There’s some exciting clinical data coming out showing the use of gene therapy to restore sight and functionality in the eye for certain genetic diseases as well as gene therapy based haemophilia treatments and CAR-T therapies are using gene therapy or viral vectors to genetically modify the T-cells ex vivo before introducing them back to the patient. Gene therapy is experiencing a resurgence on the back of those things. That, and the general excitement that the industry has matured a lot.

B&M: That’s great. How attractive would you say your technology is to investors?

DV: We’ve certainly gone out during our fundraising and spoken to a lot of people. We got very positive responses towards the technology because it was so unique and game changing. People could see the value of what we were bringing and could see the clear value in both the business model and that we were not taking the risk of developing products ourselves, but making our platform available to other companies instead. In that sense it’s a de-risked approach, and investors like that. They also recognised that, as we continue to develop the platform and develop applications of the platform, it would give us optionality further down the road to take the company in some interesting new directions. There’s future potential over and above the scope of the initial offering.

B&M: And moving on from that, do you think it was similar factors that made you such an attractive target for the enterprise investment scheme?

DV: Yes. We were an early stage company that had shown it had a lot of room for quite significant growth: the company was essentially formed and funded from friends and family investment, and also from grant funding we were able to secure. So this was the first time we’d gone out to get a fund to invest in us.

They saw that they were coming in at a very early stage in the company’s evolution, but also a stage where the technology had already got some very good data validating its utility, and understood that with more funds behind us we could advance the platform further. That was very attractive from the EIS perspective.

B&M: Obviously you’ve already told us what kind of applications your technology has. Can you tell us any more about what projects you’re going to be working on over the next few years?

DV: Yes, so as I said, the platform can be applied to many areas within the biotech world: for us it was a matter of looking at all opportunities and picking the areas where we felt we could have the biggest impact and acquire the most value.

We’ve looked at the technology from the perspective of research tools, bio-assay development and industrial biotechnology, and these are all areas we can operate in. But we feel the area we can provide greatest value is in gene medicine, where the promoter is an integral part of the product and a key enabler of the efficacy of the product. So you’ll see us increasingly focus on creating diversity within the gene medicine field; in gene therapy, cell therapy, DNA vaccines and genetic medicines.

B&M: A slight aside.
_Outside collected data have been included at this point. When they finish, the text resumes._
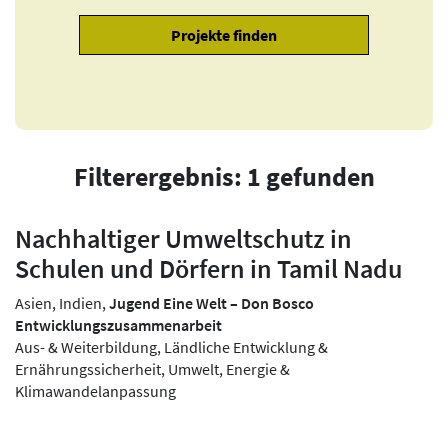
Filterergebnis: 1 gefunden
Nachhaltiger Umweltschutz in
Schulen und Dörfern in Tamil Nadu
Asien, Indien,
Jugend Eine Welt – Don Bosco
Entwicklungszusammenarbeit
Aus- & Weiterbildung, Ländliche Entwicklung &
Ernährungssicherheit, Umwelt, Energie &
Klimawandelanpassung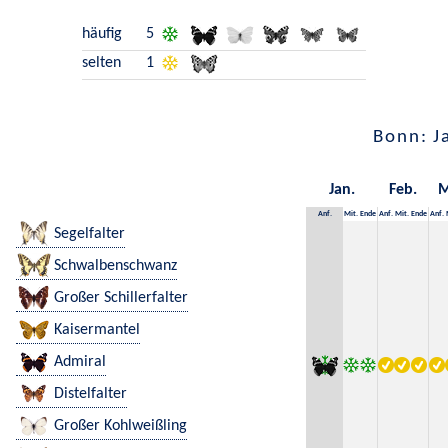
häufig
5
selten
1
Bonn: J
Jan.
Feb.
M
Anf.
Mit.
Ende
Anf.
Mit.
Ende
Anf.
Segelfalter
Schwalbenschwanz
Großer Schillerfalter
Kaisermantel
Admiral
Distelfalter
Großer Kohlweißling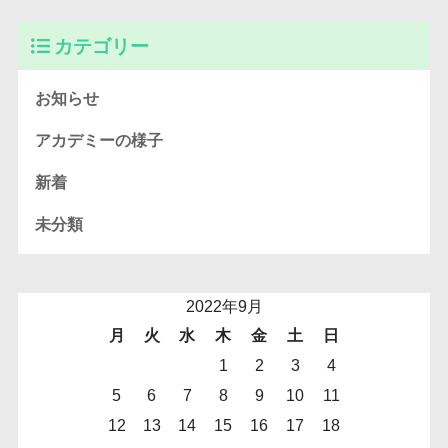
カテゴリー
お知らせ
アカデミーの様子
新着
未分類
2022年9月
月
火
水
木
金
土
日
1
2
3
4
5
6
7
8
9
10
11
12
13
14
15
16
17
18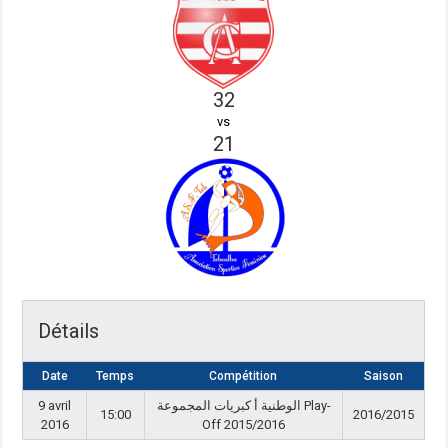
32
vs
21
Détails
Date
Temps
Compétition
Saison
9 avril
الوطنية أ كبريات المجموعة Play-
15:00
2016/2015
2016
Off 2015/2016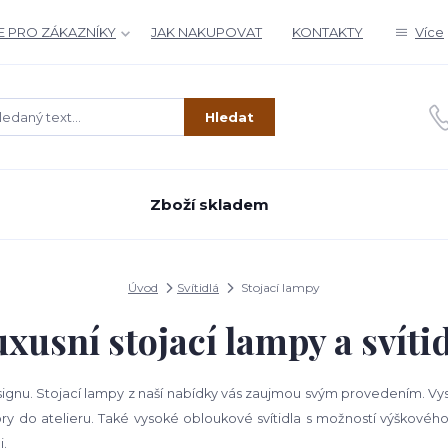
 PRO ZÁKAZNÍKY
JAK NAKUPOVAT
KONTAKTY
Více
Hledat
Zboží skladem
Úvod
Svítidlá
Stojací lampy
xusní stojací lampy a svíti
designu. Stojací lampy z naší nabídky vás zaujmou svým provedením. 
y do atelieru. Také vysoké obloukové svítidla s možností výškového 
i.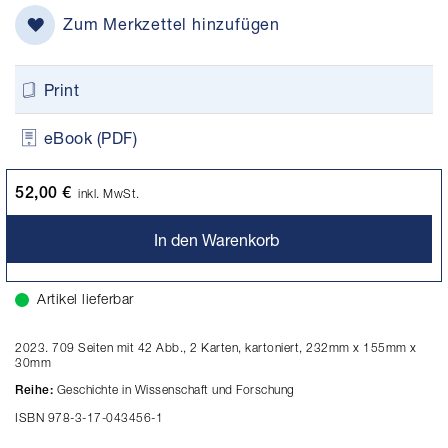
Zum Merkzettel hinzufügen
Print
eBook (PDF)
52,00 €
inkl. MwSt.
In den Warenkorb
Artikel lieferbar
2023. 709 Seiten mit 42 Abb., 2 Karten, kartoniert, 232mm x 155mm x
30mm
Geschichte in Wissenschaft und Forschung
Reihe:
ISBN 978-3-17-043456-1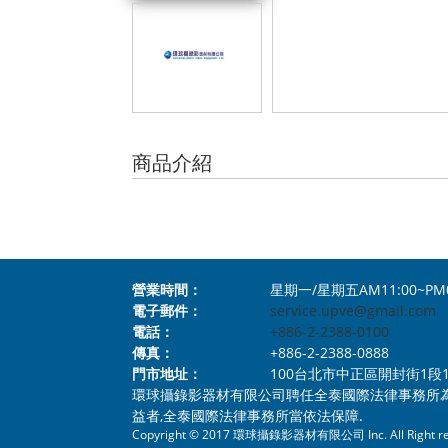
商品介紹
營業時間：
星期一/星期五AM11:00~PM
電子郵件：
service.upve@gmail.com
電話：
+886-2-2388-0100
傳真：
+886-2-2388-0888
門市地址：
100台北市中正區開封街1段112號1樓 N
環球攝錄影器材有限公司聘任全泰國際法律事務所
益者,全泰國際法律事務所當依法保障.
Copyright © 2017 環球攝錄影器材有限公司 Inc. All Right re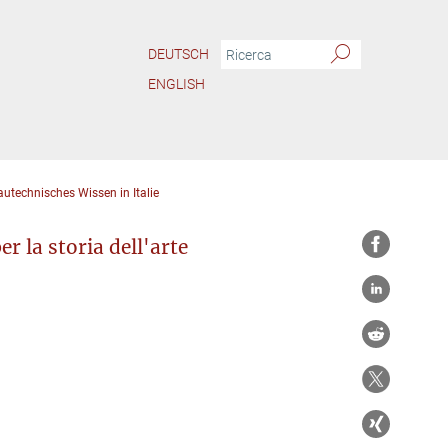
DEUTSCH
ENGLISH
autechnisches Wissen in Italie
r la storia dell'arte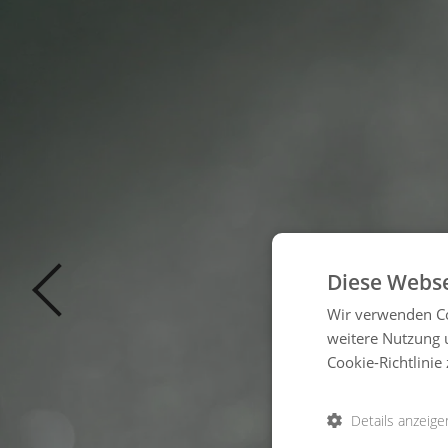
Diese Webse
Wir verwenden Co
weitere Nutzung 
Cookie-Richtlinie 
Details anzeige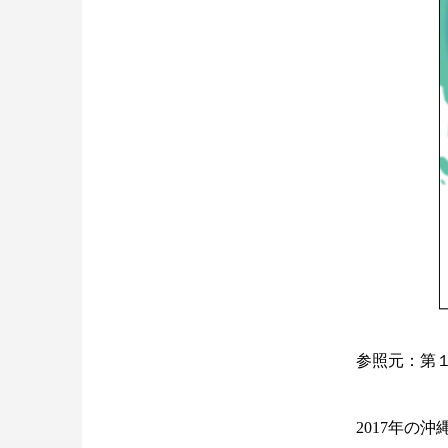
参照元：第
2017年の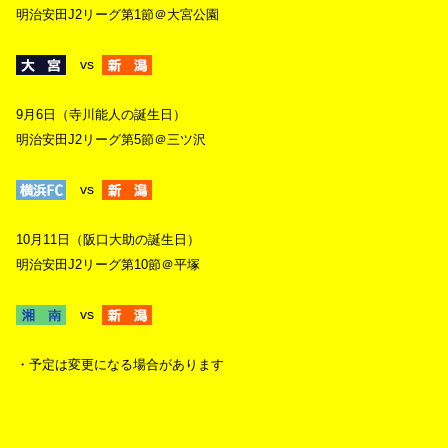
明治安田J2リーグ第1節＠大宮公園
vs
9月6日（寺川能人の誕生日）
明治安田J2リーグ第5節＠三ツ沢
vs
10月11日（阪口大助の誕生日）
明治安田J2リーグ第10節＠平塚
vs
・予定は変更になる場合があります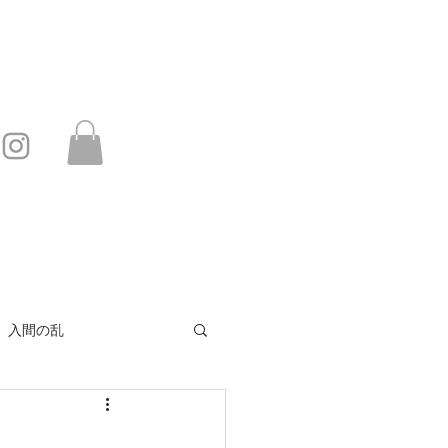
このサイトは・・・
お問い合わせ
入間の乱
In your eyes what do you think the future holds for the UK life sciences scene?

DV: In my view, it’s currently a very exciting time for life sciences in the UK. We’re hopefully coming out of a period where funding was hard to come by, and innovation was being starved of opportunity. It’s meant that the strong science and the good product opportunities have survived.

I think there are some really good, investable opportunities out there at the moment. There are encouraging signs that money is starting to flow and investment is starting to come in. I think good science, good technology and good products are attracting funding. So on that basis we are looking at a robust and optimistic future.

B&M: Would you say that the last few years of science austerity if you will, where only the best science has survived, has acted like a filter?

DV: That’s my view, yes. But I’m sure that whilst some of the not so good may have been weeded out, we may also have lost some of the good. But what has survived has survived for good reason. And that’s because it’s based on good, strong science.

B&M: What do you think are the biggest challenges that Synpromics will face in the coming 12 to 18 months?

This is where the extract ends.